━━ Source material
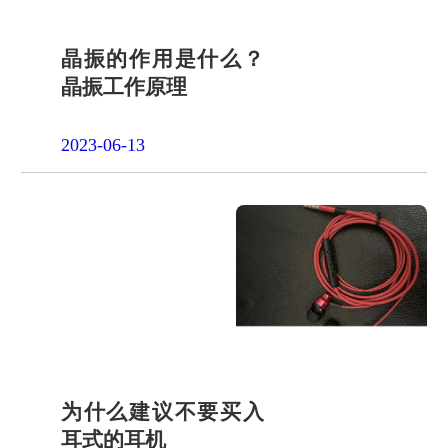
晶振的作用是什么？
晶振工作原理
2023-06-13
为什么建议不要买入
耳式的耳机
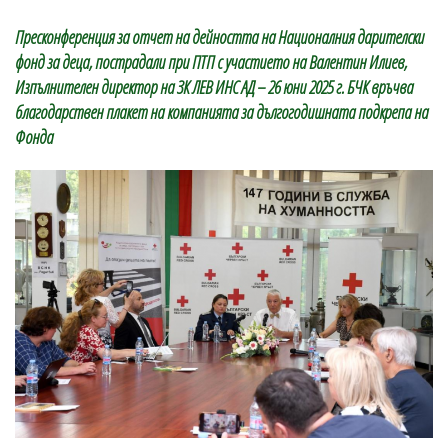
Пресконференция за отчет на дейността на Националния дарителски
фонд за деца, пострадали при ПТП с участието на Валентин Илиев,
Изпълнителен директор на ЗК ЛЕВ ИНС АД – 26 юни 2025 г. БЧК връчва
благодарствен плакет на компанията за дългогодишната подкрепа на
Фонда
━━━━
Exercise objective
Once the line containing "благодарствен плакет на" is found, print it and every line after it through the end of the listing, exactly and alone.

Answer section
благодарствен плакет на компанията за дългогодишната подкрепа на
Фонда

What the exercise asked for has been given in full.